Here's a sample code if you want to try updating the PR and testing with your certs:


// thumbprint of the cert in your docker image
// TODO: this will be a list, for flexibility
string trustedThumbprint = "ABCDEF1234567890ABCDEF1234567890ABCDEF12";

var handler = new HttpClientHandler
{
    ServerCertificateCustomValidationCallback = (request, certificate, chain, sslPolicyErrors) =>
    {
        // Allow invalid root CA (ignores certificate errors related to untrusted roots)
        if (sslPolicyErrors == SslPolicyErrors.None || sslPolicyErrors == SslPolicyErrors.RemoteCertificateChainErrors)
        {
            string remoteCertThumbprint = certificate?.GetCertHashString()?.ToUpperInvariant();
            // TODO: check against a list 
            return string.Equals(remoteCertThumbprint, trustedThumbprint, StringComparison.OrdinalIgnoreCase);
        }

        // reject other SSL errors
        return false;
    }
};

using var httpClient = new HttpClient(handler);
try
{
    // note: using "https"
    var response = await httpClient.GetAsync("https://your-proxy");
    // ...
}
catch (HttpRequestException ex)
{
    // ...
}
alexmg commented 1 week ago

Hi @dluc.

I have updated the branch with the ServerCertificateCustomValidationCallback implementation and had to adjust the logic around checking the SslPolicyErrors values. Because the ASP.NET Core development certificate is self-signed and the request between containers is not to localhost, both the RemoteCertificateNameMismatch and RemoteCertificateChainErrors flags are set on the SslPolicyErrors provided to callback.

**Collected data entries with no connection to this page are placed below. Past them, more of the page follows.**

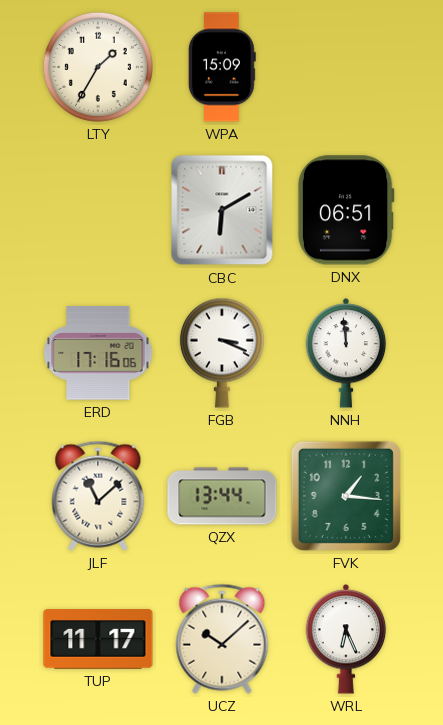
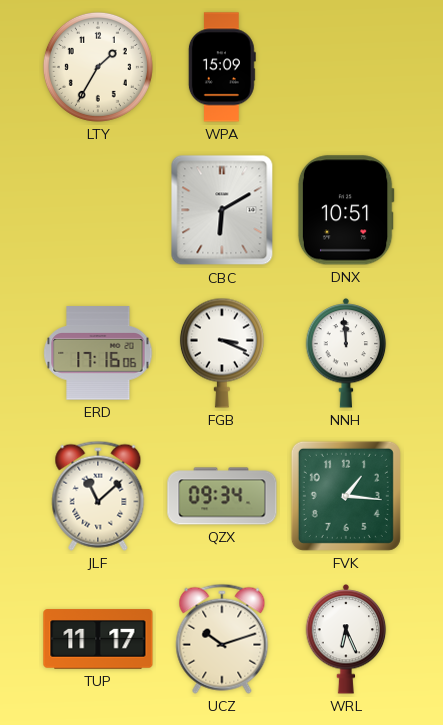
DNX: 06:51 -> 10:51
QZX: 13:44 -> 09:34
UCZ: 10:08 -> 10:12
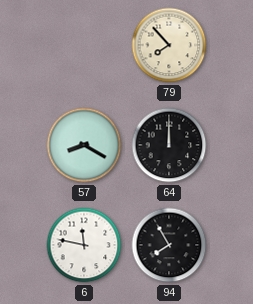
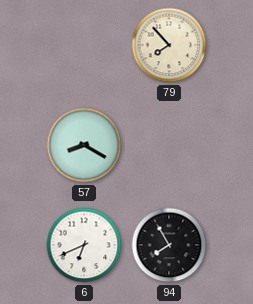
64: 12:00 -> none
6: 11:47 -> 6:41
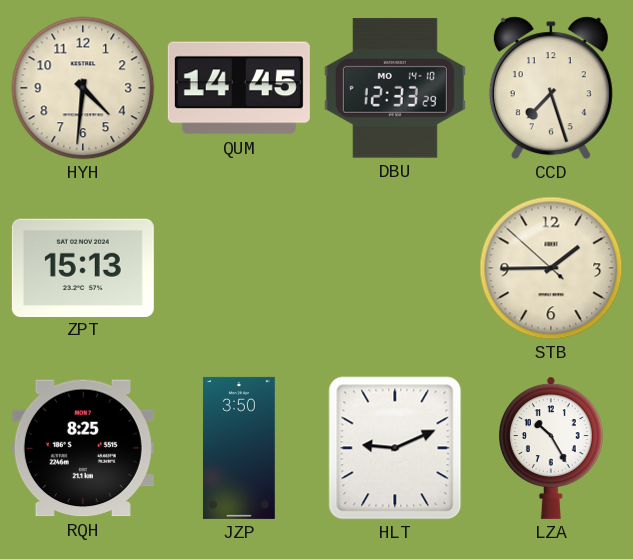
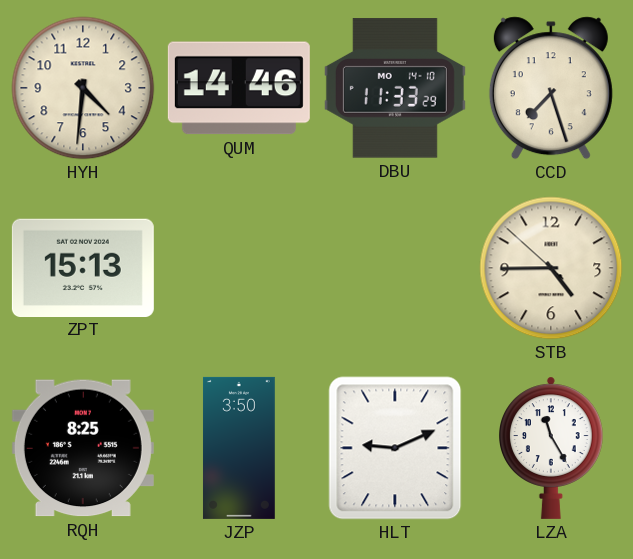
QUM: 14:45 -> 14:46
DBU: 12:33 -> 11:33
STB: 1:44 -> 4:44
LZA: 10:25 -> 11:25
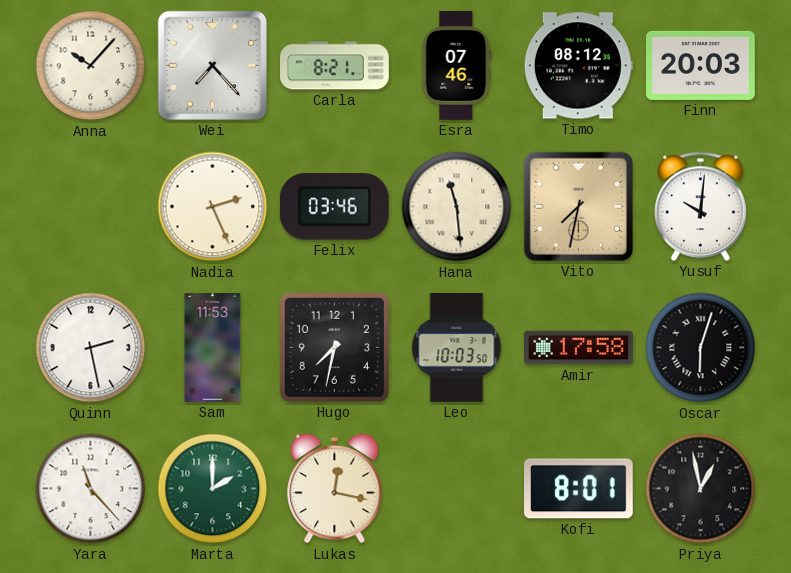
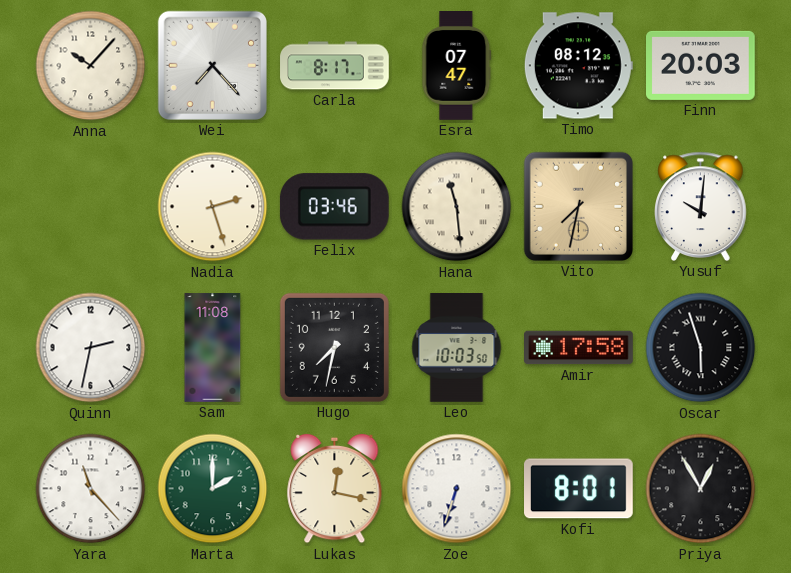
Carla: 8:21 -> 8:17
Esra: 07:46 -> 07:47
Nadia: 2:26 -> 2:27
Quinn: 2:28 -> 2:32
Sam: 11:53 -> 11:08
Oscar: 6:03 -> 5:57
Zoe: none -> 6:33
Priya: 12:58 -> 12:55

I renamed the option to TrustedCertificateThumbprints because it is both the certificate chain and name that can be mismatched when using the dev certificates. The dev certificate has a CN of localhost but the call to another container would be to an internal host name like proxy.

The HttpClient with the custom HttpClientHandler is only created if one is not already provided and the configuration has values configured in TrustedCertificateThumbprints.

I noted there was an opportunity to utilize the IHttpClientFactory to extend the functionality to other services like Anthropic but decided to leave the options on the AzureOpenAIConfig class for now. I guess they could be moved to a more central location if others are proxying additional services and would benefit from the same feature.